In my websites, I only build in cookie banners that comply with privacy legislation. A response I sometimes get from marketers is: "If we implement the banner according to your wishes, we won't get any data at all!"
(I'll give you some time to let this sink in)
Dear Mr. Marketer, these are not my wishes, this is the law.
It has been clear for some time now that -when given the choice- users do not want to be tracked at all. On a website of one of my clients with a cookie banner that complies with the law, 90% do not give permission. On iOS (the software of the iPhone), only 25% give permission for tracking.
So my advice to marketers would be: just look at privacy-first methods for measuring visitor behavior and advertising, because this legislation is not going anywhere for the time being. That's more logical than, as I recently experienced, lying to a client that a cookie banner that respects the law would have a negative impact on organic search results. Total nonsense, I haven't even mentioned ethics.
It's frustrating because there are perfectly good alternatives available.

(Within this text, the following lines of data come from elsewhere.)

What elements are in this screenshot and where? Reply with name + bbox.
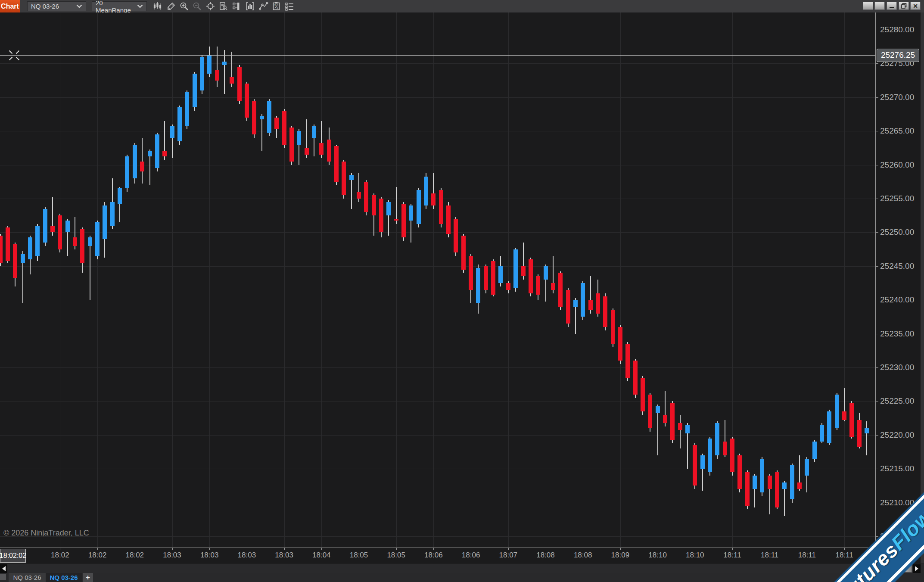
chevron-down-icon <box>76 4 82 8</box>
horizontal-gridline <box>0 97 875 98</box>
candle-down <box>603 296 607 327</box>
properties-button[interactable] <box>283 1 295 12</box>
time-tick-label: 18:02 <box>126 551 144 560</box>
price-tick-label: 25280.00 <box>880 25 914 34</box>
vertical-gridline <box>209 12 210 548</box>
candle-down <box>162 151 167 156</box>
candle-down <box>723 442 727 455</box>
candle-down <box>618 327 622 361</box>
candle-down <box>319 143 324 155</box>
minimize-button[interactable] <box>887 2 897 10</box>
time-tick <box>172 548 173 550</box>
zoom-out-button[interactable] <box>191 1 203 12</box>
candle-down <box>663 415 667 423</box>
time-tick-label: 18:07 <box>499 551 518 560</box>
interval-link-button[interactable] <box>874 2 885 10</box>
tab-nq-03-26-active[interactable]: NQ 03-26 <box>46 573 82 582</box>
crosshair-center-mark <box>16 50 19 54</box>
candle-down <box>768 476 772 489</box>
instrument-dropdown[interactable]: NQ 03-26 <box>27 1 86 11</box>
candle-down <box>491 261 495 295</box>
data-box-icon <box>219 2 228 11</box>
chart-style-button[interactable] <box>152 1 163 12</box>
time-tick <box>284 548 285 550</box>
horizontal-gridline <box>0 367 875 368</box>
price-tick-label: 25230.00 <box>880 363 914 372</box>
candle-up <box>827 411 831 443</box>
scroll-right-button[interactable] <box>913 564 921 573</box>
candle-up <box>43 209 47 243</box>
candle-down <box>73 237 77 246</box>
time-tick <box>695 548 695 550</box>
restore-button[interactable] <box>899 2 909 10</box>
candle-up <box>573 300 578 307</box>
candle-up <box>498 266 503 283</box>
time-tick <box>359 548 359 550</box>
candle-down <box>342 162 346 195</box>
time-tick-label: 18:03 <box>200 551 219 560</box>
candle-down <box>394 219 398 221</box>
strategies-button[interactable]: x x <box>271 1 282 12</box>
tab-nq-03-26-inactive[interactable]: NQ 03-26 <box>9 573 46 582</box>
candle-down <box>289 128 294 161</box>
zoom-in-button[interactable] <box>178 1 190 12</box>
candle-up <box>110 202 115 226</box>
candle-up <box>656 406 660 413</box>
candle-up <box>685 425 690 433</box>
period-dropdown[interactable]: 20 MeanRange <box>92 1 147 11</box>
price-axis[interactable]: 25276.25 25280.0025275.0025270.0025265.0… <box>875 12 924 548</box>
horizontal-gridline <box>0 199 875 199</box>
properties-icon <box>285 2 294 11</box>
candle-up <box>155 134 159 168</box>
price-tick <box>876 30 878 30</box>
price-tick <box>876 97 878 98</box>
svg-text:x: x <box>274 3 276 6</box>
candle-up <box>95 222 100 256</box>
time-axis[interactable]: 18:02:02 18:0218:0218:0218:0318:0318:031… <box>0 548 875 563</box>
candle-up <box>424 177 428 205</box>
candle-up <box>260 116 264 119</box>
price-tick-label: 25270.00 <box>880 93 914 102</box>
add-tab-button[interactable]: + <box>83 573 93 582</box>
crosshair-button[interactable] <box>205 1 216 12</box>
price-tick-label: 25245.00 <box>880 261 914 271</box>
candle-wick <box>261 114 262 151</box>
data-box-button[interactable] <box>218 1 229 12</box>
candle-up <box>820 425 824 442</box>
vertical-gridline <box>97 12 98 548</box>
time-tick-label: 18:06 <box>462 551 480 560</box>
time-tick <box>60 548 60 550</box>
instrument-link-button[interactable] <box>863 2 873 10</box>
indicators-button[interactable] <box>244 1 256 12</box>
candle-up <box>170 126 174 137</box>
drawing-tools-button[interactable] <box>258 1 269 12</box>
candle-down <box>215 70 219 81</box>
close-button[interactable]: ✕ <box>910 2 921 10</box>
candle-down <box>274 118 279 129</box>
candle-down <box>461 236 466 269</box>
candle-up <box>715 423 719 455</box>
candle-up <box>267 101 271 133</box>
chart-window-tab[interactable]: Chart <box>0 0 20 12</box>
crosshair-vertical-line <box>14 12 14 548</box>
chart-trader-button[interactable] <box>231 1 243 12</box>
horizontal-scrollbar[interactable] <box>0 563 924 573</box>
price-tick-label: 25260.00 <box>880 160 914 170</box>
price-tick-label: 25235.00 <box>880 329 914 339</box>
tab-scroll-grip[interactable] <box>0 574 6 580</box>
price-tick <box>876 232 878 233</box>
candle-down <box>327 140 331 162</box>
drawing-pencil-button[interactable] <box>165 1 177 12</box>
chart-plot-area[interactable]: © 2026 NinjaTrader, LLC <box>0 12 875 548</box>
candle-down <box>693 445 697 486</box>
candle-down <box>364 182 368 212</box>
scroll-left-button[interactable] <box>0 564 7 573</box>
candle-down <box>80 229 84 263</box>
candle-down <box>230 77 234 84</box>
arrow-left-icon <box>2 566 6 571</box>
time-tick <box>658 548 658 550</box>
candle-up <box>148 151 152 156</box>
vertical-gridline <box>770 12 770 548</box>
candle-down <box>446 205 451 234</box>
candle-down <box>357 192 361 199</box>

As part of my service, my clients have access to the paid package Fathom Analytics: a privacy-friendly alternative to Google Analytics that doesn't require implementing a cookie banner.
I've given access to this tool to multiple online marketers, but not a single one of them has taken it seriously so far. The argument: "It's not Google Analytics." No shit, Sherlock.
But web browsers like Safari, Brave, Firefox, and Edge already block most trackers by default. So with a large portion of visitors (on my own site alone, 37%) you're not measuring anything at all, not even statistics. So how valuable is this data really?
Moreover, you can question whether retargeting (showing an ad later based on collected data) is really more effective than traditional online advertising. With the latter, anonymous ads are shown based on your search queries. Instead of being bombarded with ads about gardening tools after visiting a website on the topic, you only see the ads when you're actually searching for "gardening tools" or visiting a Facebook group about gardening. More and more studies indicate that context-based advertising works just as well as retargeting. For example, the Dutch public broadcasting company NPO stopped retargeting in 2020 and actually achieved better results. The New York Times had a similar experience. And also Apple found contextual ads outperforming personalised ads in the App Store.
Now this is about publishers who achieve better results without the use of tracking cookies. Advertisers also seem to achieve better results. Airbnb reduced its marketing budget by 58% and achieved 95% of the same traffic as the previous year.
If you just think about it calmly and without dollar signs in your eyes, contextual advertising is also a logical idea. Suppose you're selling shoes and want to advertise online. What's more effective: advertising to a 40-year-old man who is mildly depressed and for whom a marketer thinks blue sneakers will be attractive based on not-so-reliable data sets, or advertising to someone who's actually searching for "blue sneakers"?
I strive for long-lasting relationships with my clients based on trust in each other's expertise. It is important to me to create websites in an ethical manner, with a focus on minimizing CO2 emissions and upholding principles of accessibility and privacy. I prioritize compliance with relevant laws and regulations. I understand that not all clients may have extensive knowledge of online marketing and website development, and I am always willing to explain why certain strategies work and why others do not. All claims I make are verifiable. Can the same be said for your online marketer? Ultimately, everyone is free to make their own choices in this area, but if you are looking to profit by disregarding the law and privacy, please do not call me.